L’UFC-Que Choisir hausse le ton avec Nintendo ! Ce mardi 5 novembre 2019, l’association française de défense des consommateurs a officiellement mis en demeure la firme nippone, via un communiqué sur son site Internet, de réparer gratuitement les Joy-Con victimes du “Joy-Con Drift”.

Il s’agit d’un dysfonctionnement où les joysticks des deux manettes envoient des commandes de direction en position neutre. Autrement dit : notre personnage bouge, alors qu’on ne touche même pas aux manettes !

Le “Joy-Con Drift”, une “obsolescence programmée”

L’UFC-Que Choisir constate dans un premier temps la récurrence du problème, en raison de témoignages négatifs peu de temps après l’achat de la console :

[…] Plusieurs témoignages ont porté à notre attention une grosse défaillance du joystick directionnel. Ces pannes apparaissent quelques mois après l’achat, quel que soit le profil du joueur (âge, fréquence d’utilisation, etc.).

Mais l’association pointe également du doigt la mauvaise foi apparente de Nintendo, dans sa gestion de l’incident. D’abord, en raison du coût élevé de la réparation des Joy-Con hors-garantie :

[…] lorsque le consommateur renvoie à Nintendo son « Joy-Con » défectueux, le fabricant lui propose son remplacement par une nouvelle manette moyennant 45 €. Le joueur a alors le choix entre trois options :

– Accepter cette proposition,
– Se faire renvoyer sa manette défectueuse moyennant 15 €,
– Ou laisser Nintendo détruire son produit.

Mais également en faisant la sourde oreille devant la fréquence du problème. L’association constate par ailleurs que le problème se produit aussi sur la toute nouvelle Switch Lite :

[…] la marque ne peut ignorer le défaut de fabrication de ses « Joy-Cons » compte tenu de la récurrence de cette panne.

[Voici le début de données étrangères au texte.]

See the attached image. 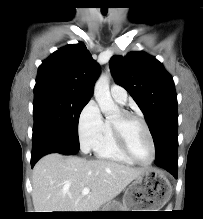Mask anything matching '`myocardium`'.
<instances>
[{
	"instance_id": "obj_1",
	"label": "myocardium",
	"mask_w": 203,
	"mask_h": 219,
	"mask_svg": "<svg viewBox=\"0 0 203 219\" xmlns=\"http://www.w3.org/2000/svg\"><path fill=\"white\" fill-rule=\"evenodd\" d=\"M133 119L141 122L149 138L151 149H152V157L148 162L139 161L137 158H135V156L132 154L129 148L127 135H126V126L128 122ZM112 127L114 130L116 141L120 149L132 162L142 166H147L153 163L156 157V145L150 127L142 115L133 111L121 110L119 112L118 118L112 120Z\"/></svg>"
}]
</instances>
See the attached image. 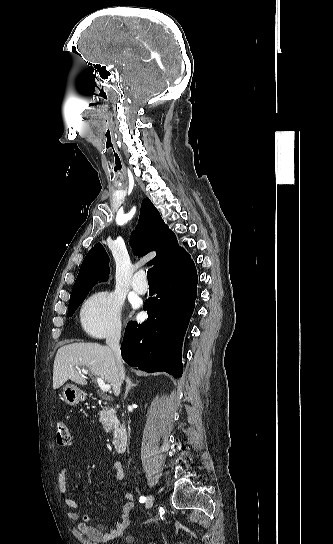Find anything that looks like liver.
I'll use <instances>...</instances> for the list:
<instances>
[{
	"label": "liver",
	"mask_w": 333,
	"mask_h": 544,
	"mask_svg": "<svg viewBox=\"0 0 333 544\" xmlns=\"http://www.w3.org/2000/svg\"><path fill=\"white\" fill-rule=\"evenodd\" d=\"M76 366L88 367L92 374L112 385L113 393L119 396L121 383L115 356L108 346L98 343H72L60 347L53 367V389L61 387L67 380L86 385L87 381Z\"/></svg>",
	"instance_id": "obj_1"
}]
</instances>
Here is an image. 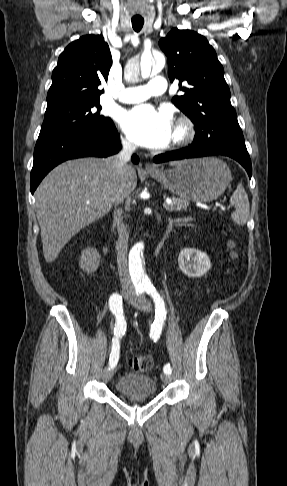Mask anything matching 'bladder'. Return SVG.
Instances as JSON below:
<instances>
[{
  "mask_svg": "<svg viewBox=\"0 0 287 486\" xmlns=\"http://www.w3.org/2000/svg\"><path fill=\"white\" fill-rule=\"evenodd\" d=\"M115 389L125 396L151 397L156 394L157 384L150 375L127 373L117 379Z\"/></svg>",
  "mask_w": 287,
  "mask_h": 486,
  "instance_id": "31cf9c89",
  "label": "bladder"
}]
</instances>
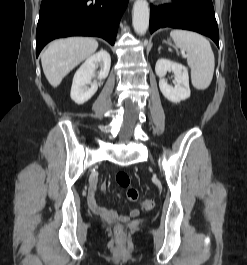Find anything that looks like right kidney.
<instances>
[{
  "mask_svg": "<svg viewBox=\"0 0 247 265\" xmlns=\"http://www.w3.org/2000/svg\"><path fill=\"white\" fill-rule=\"evenodd\" d=\"M110 65L111 57L103 49L87 58L74 75L70 93L71 99L79 105L87 102L98 89V82L96 80L91 83L96 69L100 67L97 78L98 80H103L109 74Z\"/></svg>",
  "mask_w": 247,
  "mask_h": 265,
  "instance_id": "obj_1",
  "label": "right kidney"
}]
</instances>
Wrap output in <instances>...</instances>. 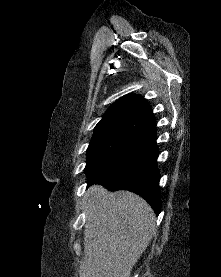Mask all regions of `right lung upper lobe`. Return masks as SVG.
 <instances>
[{"instance_id":"obj_1","label":"right lung upper lobe","mask_w":221,"mask_h":277,"mask_svg":"<svg viewBox=\"0 0 221 277\" xmlns=\"http://www.w3.org/2000/svg\"><path fill=\"white\" fill-rule=\"evenodd\" d=\"M151 113V107L140 95H126L113 103L97 127L126 124H142L143 118Z\"/></svg>"}]
</instances>
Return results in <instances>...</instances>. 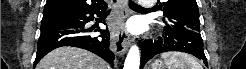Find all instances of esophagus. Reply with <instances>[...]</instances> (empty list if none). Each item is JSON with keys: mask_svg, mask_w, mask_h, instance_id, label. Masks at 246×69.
<instances>
[{"mask_svg": "<svg viewBox=\"0 0 246 69\" xmlns=\"http://www.w3.org/2000/svg\"><path fill=\"white\" fill-rule=\"evenodd\" d=\"M128 0H120V3L122 6L127 5ZM126 18V15L124 13L120 14V22ZM131 44V40L129 38L128 33L123 28L121 23L119 25H114L111 29V42H110V48L111 50L118 55L124 54L129 45Z\"/></svg>", "mask_w": 246, "mask_h": 69, "instance_id": "1", "label": "esophagus"}]
</instances>
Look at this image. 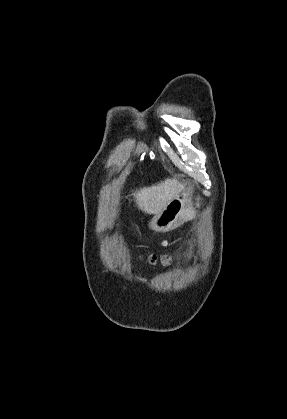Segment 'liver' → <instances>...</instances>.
Listing matches in <instances>:
<instances>
[{"label":"liver","instance_id":"liver-1","mask_svg":"<svg viewBox=\"0 0 287 419\" xmlns=\"http://www.w3.org/2000/svg\"><path fill=\"white\" fill-rule=\"evenodd\" d=\"M183 188L176 179H166L150 187H144L133 195L140 210L146 214L157 215L171 200L179 196Z\"/></svg>","mask_w":287,"mask_h":419}]
</instances>
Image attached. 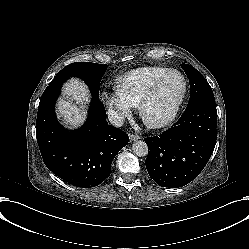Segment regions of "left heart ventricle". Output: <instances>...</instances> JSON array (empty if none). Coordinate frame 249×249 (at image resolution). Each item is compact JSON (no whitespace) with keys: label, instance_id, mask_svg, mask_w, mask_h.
<instances>
[{"label":"left heart ventricle","instance_id":"b2bd125f","mask_svg":"<svg viewBox=\"0 0 249 249\" xmlns=\"http://www.w3.org/2000/svg\"><path fill=\"white\" fill-rule=\"evenodd\" d=\"M181 89L180 78L177 75L171 76L155 98L145 107V116L154 121L165 119L174 108Z\"/></svg>","mask_w":249,"mask_h":249}]
</instances>
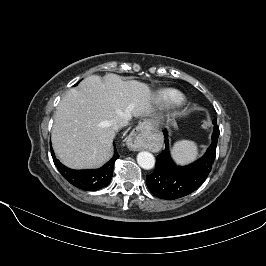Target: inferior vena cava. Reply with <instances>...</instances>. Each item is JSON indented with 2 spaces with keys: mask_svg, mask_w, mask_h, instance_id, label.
Here are the masks:
<instances>
[{
  "mask_svg": "<svg viewBox=\"0 0 266 266\" xmlns=\"http://www.w3.org/2000/svg\"><path fill=\"white\" fill-rule=\"evenodd\" d=\"M129 118L125 115L117 116L112 119V127L114 130H118L121 127L127 126L129 123Z\"/></svg>",
  "mask_w": 266,
  "mask_h": 266,
  "instance_id": "obj_1",
  "label": "inferior vena cava"
}]
</instances>
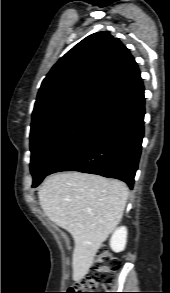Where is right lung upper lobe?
Returning <instances> with one entry per match:
<instances>
[{
	"mask_svg": "<svg viewBox=\"0 0 170 293\" xmlns=\"http://www.w3.org/2000/svg\"><path fill=\"white\" fill-rule=\"evenodd\" d=\"M129 50L108 31L80 41L50 70L39 89L32 124L82 103L102 106L142 85Z\"/></svg>",
	"mask_w": 170,
	"mask_h": 293,
	"instance_id": "1",
	"label": "right lung upper lobe"
}]
</instances>
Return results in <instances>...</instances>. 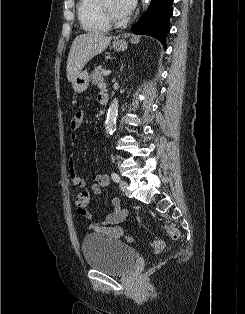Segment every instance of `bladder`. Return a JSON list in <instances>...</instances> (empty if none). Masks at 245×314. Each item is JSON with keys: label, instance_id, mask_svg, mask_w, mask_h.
<instances>
[{"label": "bladder", "instance_id": "obj_1", "mask_svg": "<svg viewBox=\"0 0 245 314\" xmlns=\"http://www.w3.org/2000/svg\"><path fill=\"white\" fill-rule=\"evenodd\" d=\"M86 264L108 274H123L137 260L138 253L118 239L87 234L82 242Z\"/></svg>", "mask_w": 245, "mask_h": 314}]
</instances>
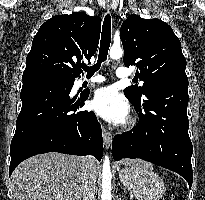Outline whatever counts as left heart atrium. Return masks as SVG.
Returning a JSON list of instances; mask_svg holds the SVG:
<instances>
[{"label":"left heart atrium","instance_id":"39dd6f15","mask_svg":"<svg viewBox=\"0 0 205 200\" xmlns=\"http://www.w3.org/2000/svg\"><path fill=\"white\" fill-rule=\"evenodd\" d=\"M91 105L99 116L114 124L124 123L128 116L127 102L112 86L98 89Z\"/></svg>","mask_w":205,"mask_h":200}]
</instances>
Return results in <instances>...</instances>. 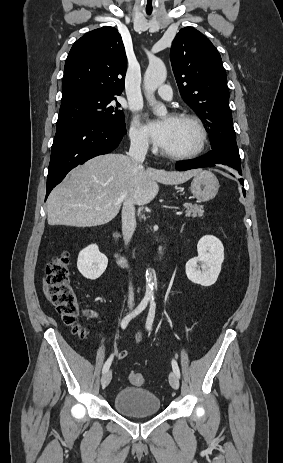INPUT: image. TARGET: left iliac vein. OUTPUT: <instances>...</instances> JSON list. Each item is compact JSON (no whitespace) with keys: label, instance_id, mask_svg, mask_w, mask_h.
Listing matches in <instances>:
<instances>
[{"label":"left iliac vein","instance_id":"obj_1","mask_svg":"<svg viewBox=\"0 0 283 463\" xmlns=\"http://www.w3.org/2000/svg\"><path fill=\"white\" fill-rule=\"evenodd\" d=\"M169 383L173 389L177 390L179 388V378L174 372L169 374Z\"/></svg>","mask_w":283,"mask_h":463}]
</instances>
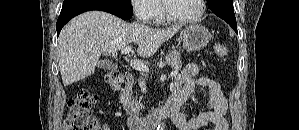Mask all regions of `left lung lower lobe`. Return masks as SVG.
I'll return each instance as SVG.
<instances>
[{
  "label": "left lung lower lobe",
  "mask_w": 299,
  "mask_h": 130,
  "mask_svg": "<svg viewBox=\"0 0 299 130\" xmlns=\"http://www.w3.org/2000/svg\"><path fill=\"white\" fill-rule=\"evenodd\" d=\"M208 6L214 14L225 20L238 33L232 0H211Z\"/></svg>",
  "instance_id": "1"
}]
</instances>
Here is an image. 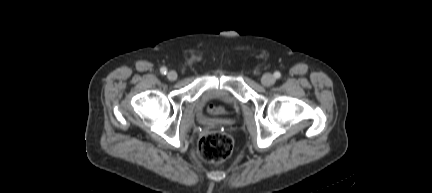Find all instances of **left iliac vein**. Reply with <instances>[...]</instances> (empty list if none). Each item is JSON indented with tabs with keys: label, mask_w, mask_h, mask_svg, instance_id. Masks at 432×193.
Returning <instances> with one entry per match:
<instances>
[{
	"label": "left iliac vein",
	"mask_w": 432,
	"mask_h": 193,
	"mask_svg": "<svg viewBox=\"0 0 432 193\" xmlns=\"http://www.w3.org/2000/svg\"><path fill=\"white\" fill-rule=\"evenodd\" d=\"M261 82L264 86H271L275 83V78L272 74L266 73L262 76Z\"/></svg>",
	"instance_id": "obj_1"
}]
</instances>
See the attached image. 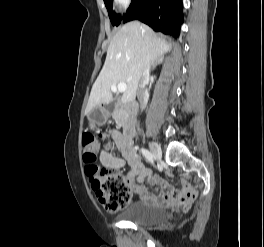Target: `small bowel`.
I'll return each mask as SVG.
<instances>
[{"label": "small bowel", "instance_id": "1", "mask_svg": "<svg viewBox=\"0 0 264 247\" xmlns=\"http://www.w3.org/2000/svg\"><path fill=\"white\" fill-rule=\"evenodd\" d=\"M114 138L122 153V158H117L111 153L103 150L100 154L101 163L111 169L121 168L124 165L130 167V173L126 176L127 183L132 186L133 190L142 196L145 201L156 200L163 204H189L195 196V187L189 183H182L181 190L176 191L162 177H155L151 180V184L161 189L159 196H150L146 194L145 187L135 185L136 180L149 175V170L140 161L135 149L133 148L132 140L118 132H114Z\"/></svg>", "mask_w": 264, "mask_h": 247}]
</instances>
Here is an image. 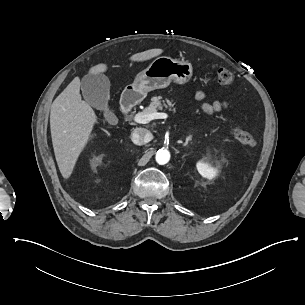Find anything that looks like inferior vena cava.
I'll return each mask as SVG.
<instances>
[{
	"instance_id": "602c4592",
	"label": "inferior vena cava",
	"mask_w": 305,
	"mask_h": 305,
	"mask_svg": "<svg viewBox=\"0 0 305 305\" xmlns=\"http://www.w3.org/2000/svg\"><path fill=\"white\" fill-rule=\"evenodd\" d=\"M152 139V134L145 128H136L131 134V140L136 145H143Z\"/></svg>"
}]
</instances>
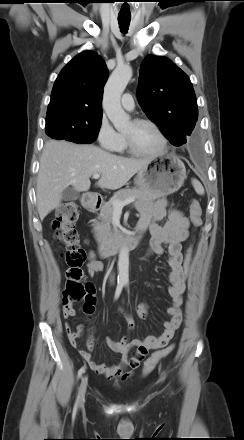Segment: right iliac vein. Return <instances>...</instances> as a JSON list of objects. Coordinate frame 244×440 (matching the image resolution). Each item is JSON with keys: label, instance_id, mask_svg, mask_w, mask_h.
<instances>
[{"label": "right iliac vein", "instance_id": "obj_1", "mask_svg": "<svg viewBox=\"0 0 244 440\" xmlns=\"http://www.w3.org/2000/svg\"><path fill=\"white\" fill-rule=\"evenodd\" d=\"M87 382H88L87 377H84L82 379V382H81V385L79 388L78 406H81L84 402L85 393H86V389H87Z\"/></svg>", "mask_w": 244, "mask_h": 440}]
</instances>
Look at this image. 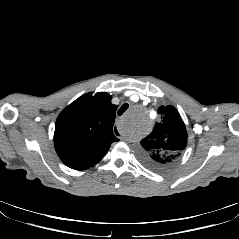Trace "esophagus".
<instances>
[{
	"label": "esophagus",
	"mask_w": 239,
	"mask_h": 239,
	"mask_svg": "<svg viewBox=\"0 0 239 239\" xmlns=\"http://www.w3.org/2000/svg\"><path fill=\"white\" fill-rule=\"evenodd\" d=\"M113 133H114V135L117 137V138H120L121 136H122V133H121V131L119 130L120 129V126L118 125V124H115L114 126H113Z\"/></svg>",
	"instance_id": "1"
}]
</instances>
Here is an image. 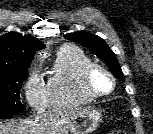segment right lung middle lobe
Wrapping results in <instances>:
<instances>
[{"mask_svg":"<svg viewBox=\"0 0 153 134\" xmlns=\"http://www.w3.org/2000/svg\"><path fill=\"white\" fill-rule=\"evenodd\" d=\"M28 72H0V114L12 115L25 109L20 102V89Z\"/></svg>","mask_w":153,"mask_h":134,"instance_id":"right-lung-middle-lobe-1","label":"right lung middle lobe"}]
</instances>
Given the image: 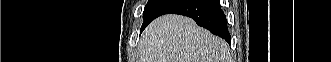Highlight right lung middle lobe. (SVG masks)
<instances>
[{
	"instance_id": "dd1d6c3e",
	"label": "right lung middle lobe",
	"mask_w": 331,
	"mask_h": 62,
	"mask_svg": "<svg viewBox=\"0 0 331 62\" xmlns=\"http://www.w3.org/2000/svg\"><path fill=\"white\" fill-rule=\"evenodd\" d=\"M175 0H149L143 12V26L154 20L166 7Z\"/></svg>"
}]
</instances>
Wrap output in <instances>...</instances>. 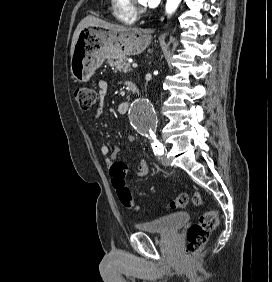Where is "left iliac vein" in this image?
<instances>
[{
	"instance_id": "obj_1",
	"label": "left iliac vein",
	"mask_w": 272,
	"mask_h": 282,
	"mask_svg": "<svg viewBox=\"0 0 272 282\" xmlns=\"http://www.w3.org/2000/svg\"><path fill=\"white\" fill-rule=\"evenodd\" d=\"M163 163L165 166H169V161L167 159H163Z\"/></svg>"
}]
</instances>
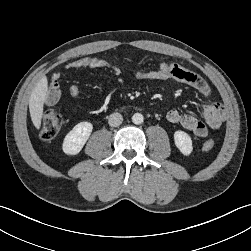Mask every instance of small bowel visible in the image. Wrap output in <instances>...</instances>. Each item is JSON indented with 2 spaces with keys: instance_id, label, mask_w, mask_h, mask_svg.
<instances>
[{
  "instance_id": "c3829d8e",
  "label": "small bowel",
  "mask_w": 251,
  "mask_h": 251,
  "mask_svg": "<svg viewBox=\"0 0 251 251\" xmlns=\"http://www.w3.org/2000/svg\"><path fill=\"white\" fill-rule=\"evenodd\" d=\"M68 69L90 68L108 69L112 74L118 75L119 69L110 62L95 58L85 57L67 65ZM140 80H173L184 83L197 90L206 100L202 104L203 119L200 120L191 114L182 113L176 109L168 111L166 118L170 123L179 124L185 129L193 132L198 137L207 136L209 129H217L224 120V110L221 104L209 100L211 88L208 83L197 73L186 66L177 63L161 62L158 69L149 71H138L135 74ZM80 89L77 85L69 88V94L77 97ZM60 97V74L54 73L51 77L49 89L47 93L46 103L52 105L57 102Z\"/></svg>"
}]
</instances>
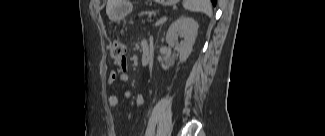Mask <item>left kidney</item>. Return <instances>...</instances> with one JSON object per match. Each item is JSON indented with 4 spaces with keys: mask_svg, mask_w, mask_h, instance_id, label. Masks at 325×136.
Masks as SVG:
<instances>
[{
    "mask_svg": "<svg viewBox=\"0 0 325 136\" xmlns=\"http://www.w3.org/2000/svg\"><path fill=\"white\" fill-rule=\"evenodd\" d=\"M198 28L199 25L194 19L184 16L179 17L170 25L166 35V42L179 52L180 63L185 62L191 54ZM178 37L183 38L180 43H178Z\"/></svg>",
    "mask_w": 325,
    "mask_h": 136,
    "instance_id": "obj_1",
    "label": "left kidney"
}]
</instances>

Elle ne semble pas vouloir mettre en œuvre de solution technique, car il apparaît que certains modèles de Switch Lite souffrent déjà de cette panne, alors que la console n’a été lancée qu’en septembre 2019.

Pour l’UFC-Que Choisir, Nintendo cherche à réduire volontairement la durée de vie des Joy-Con pour accélérer leur remplacement, et parle alors d’une “obsolescence programmée” :

L’UFC-Que Choisir considère que ces pratiques, visant à réduire délibérément la durée de vie du produit pour en augmenter le taux de remplacement, relèvent de l’obsolescence programmée.

En conséquence, l’association menace d’attaquer Big N en justice s’il ne propose pas la gratuité des réparations.

Quelle réponse de Nintendo ?

Au moment de la rédaction de cet article, Nintendo n’a toujours pas répondu aux revendications de l’UFC-Que Choisir. Il faudra attendre encore un peu pour connaître sa position sur le problème.

Si l’appel de l’association est suffisamment relayé, il se peut que la firme fasse un effort vis-à-vis du “Joy-Con Drift”. Déjà, en juillet 2019, la colère des joueurs l’avait poussée à modifier ses procédures internes et à faciliter les réparations et le remboursement des joueurs, rapportait Vice.